Gastric Bypass Or Post-Surgery Diet, What Really Helps Diabetes

gastric bypass or diet, what really impacts diabetes type 2

Gastric bypass surgery can lead to some impressive results in obese patients, including remission of diabetes type 2. But what really makes the difference — the surgery itself or the restrictive diet that you’re forced to follow afterwards? A study led by Dr. Ildiko Lingvay of the University of Texas Southwestern Medical Center examined 10 people in a controlled, inpatient setting to find out.

The results were recently published in medical journal Diabetes Care, but Dr. Lingvay summarizes the study in a sentence, “We found that the reduction of patients’ caloric intake following bariatric surgery is what leads to the major improvements in diabetes, not the surgery itself.”

The patients involved in the study all had the Roux-en-Y gastric bypass (RYGB), which is well-established to be associated with fast weight loss and the corresponding improvement in the symptoms of type 2 diabetes.
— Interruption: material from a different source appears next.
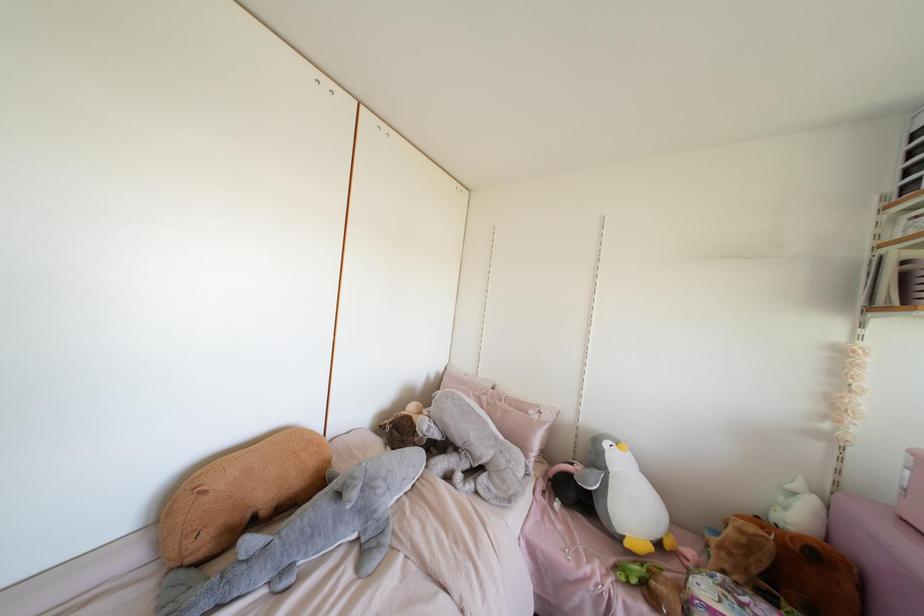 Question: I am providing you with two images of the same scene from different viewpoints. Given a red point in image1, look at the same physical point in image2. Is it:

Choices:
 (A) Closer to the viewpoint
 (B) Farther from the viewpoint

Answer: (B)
For example, a six-year study of RYGB performed under the auspices of the National Institutes of Health found that severely obese patients weighed less, were more likely to have their diabetes in remission, and were in better health than control patients who didn’t get the operation. Like all surgery, it has its risks, and not every obese patient will be a candidate, but it can really make a difference for the right person.

In the new study, the patients were examined in a hospital setting for 10 days both before and after the surgery in order to make sure that they were getting only the special restrictive diet of less than 2,000 calories a day. As a result, the researchers discovered that the patients who hadn’t yet had surgery but who kept the post-surgical style diet experienced almost as much reduction in their blood glucose levels as they did after they actually had the surgery and again returned to the strict diet — 15 percent versus an 18 percent drop.
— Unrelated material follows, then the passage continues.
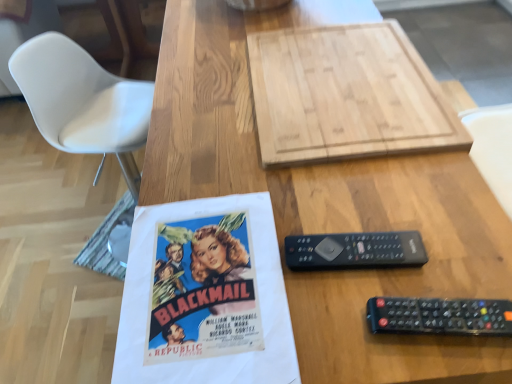 Identify the location of free space that is in between black plastic remote at right and natural wood cutting board at upper center. Image resolution: width=512 pixels, height=384 pixels. (367, 200). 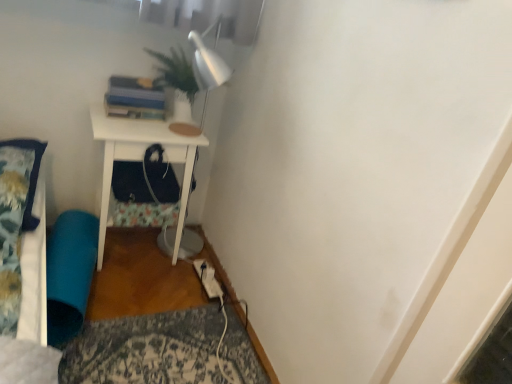 Question: Could you tell me if white matte nightstand at center is turned towards teal fabric bean bag at lower left?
In other words, if there was only a way to maintain the extremely strict diet outside a hospital setting, then the patients would do almost or just as well without the surgery. Unfortunately, that’s impractical. The RYGB gastric bypass actually reduces the size of the stomach and bypasses the top of the small intestine — making it difficult or impossible to overeat because there’s really no place to hold the food.

Dr. Lingvay is not suggesting that obese people skip the surgery. The “restrictive diet is nearly impossible to adhere to long-term in the absence of bariatric surgery,” she explained.

However, the new research does give science a better idea of why the process actually works, leading to new hope that one day we’ll develop nonsurgical techniques that can duplicate the effects of gastric bypass.

Dr. Ildiko Lingvay, lead author gastric bypass study

[photo Dr. Ildiko Lingvay courtesy UT Southwestern Medical Center]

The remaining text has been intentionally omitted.